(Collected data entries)
_ _ _ _ _
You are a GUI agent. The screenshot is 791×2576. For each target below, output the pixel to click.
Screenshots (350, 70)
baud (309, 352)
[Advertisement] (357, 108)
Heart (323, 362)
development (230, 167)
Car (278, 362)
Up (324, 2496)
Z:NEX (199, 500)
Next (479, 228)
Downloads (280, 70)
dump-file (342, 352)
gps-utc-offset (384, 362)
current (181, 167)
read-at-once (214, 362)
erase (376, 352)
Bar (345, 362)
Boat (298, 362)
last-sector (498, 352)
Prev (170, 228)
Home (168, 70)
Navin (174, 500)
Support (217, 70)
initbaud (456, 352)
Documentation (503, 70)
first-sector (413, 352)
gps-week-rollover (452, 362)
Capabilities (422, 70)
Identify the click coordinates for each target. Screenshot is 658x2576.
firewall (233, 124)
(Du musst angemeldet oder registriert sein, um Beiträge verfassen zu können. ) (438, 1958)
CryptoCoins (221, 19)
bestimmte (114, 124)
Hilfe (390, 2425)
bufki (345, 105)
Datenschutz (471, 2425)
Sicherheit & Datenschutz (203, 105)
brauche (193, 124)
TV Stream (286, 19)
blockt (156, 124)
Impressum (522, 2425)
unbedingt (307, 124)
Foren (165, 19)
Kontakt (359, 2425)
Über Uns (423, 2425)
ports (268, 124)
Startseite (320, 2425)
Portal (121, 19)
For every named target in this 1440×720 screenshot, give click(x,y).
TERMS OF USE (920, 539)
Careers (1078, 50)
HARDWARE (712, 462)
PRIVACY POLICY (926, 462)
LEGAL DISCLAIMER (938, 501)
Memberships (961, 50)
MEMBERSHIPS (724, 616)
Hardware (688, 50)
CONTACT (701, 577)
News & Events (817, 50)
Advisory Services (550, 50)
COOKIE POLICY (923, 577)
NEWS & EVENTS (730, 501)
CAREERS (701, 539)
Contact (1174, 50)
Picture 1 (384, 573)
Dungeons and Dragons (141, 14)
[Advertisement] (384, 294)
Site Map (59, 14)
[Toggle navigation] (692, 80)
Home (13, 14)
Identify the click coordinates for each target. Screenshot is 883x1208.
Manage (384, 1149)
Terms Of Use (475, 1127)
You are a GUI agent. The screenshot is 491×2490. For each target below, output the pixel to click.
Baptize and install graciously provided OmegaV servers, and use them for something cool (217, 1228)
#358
_ _ _ _ _
• Exercise details
Transcribe the records above exactly, but only from the line that contains "ports (268, 124)" through their final line, inclusive.

• Answer for this exercise
ports (268, 124)
Startseite (320, 2425)
Portal (121, 19)
For every named target in this 1440×720 screenshot, give click(x,y).
TERMS OF USE (920, 539)
Careers (1078, 50)
HARDWARE (712, 462)
PRIVACY POLICY (926, 462)
LEGAL DISCLAIMER (938, 501)
Memberships (961, 50)
MEMBERSHIPS (724, 616)
Hardware (688, 50)
CONTACT (701, 577)
News & Events (817, 50)
Advisory Services (550, 50)
COOKIE POLICY (923, 577)
NEWS & EVENTS (730, 501)
CAREERS (701, 539)
Contact (1174, 50)
Picture 1 (384, 573)
Dungeons and Dragons (141, 14)
[Advertisement] (384, 294)
Site Map (59, 14)
[Toggle navigation] (692, 80)
Home (13, 14)
Identify the click coordinates for each target. Screenshot is 883x1208.
Manage (384, 1149)
Terms Of Use (475, 1127)
You are a GUI agent. The screenshot is 491×2490. For each target below, output the pixel to click.
Baptize and install graciously provided OmegaV servers, and use them for something cool (217, 1228)
#358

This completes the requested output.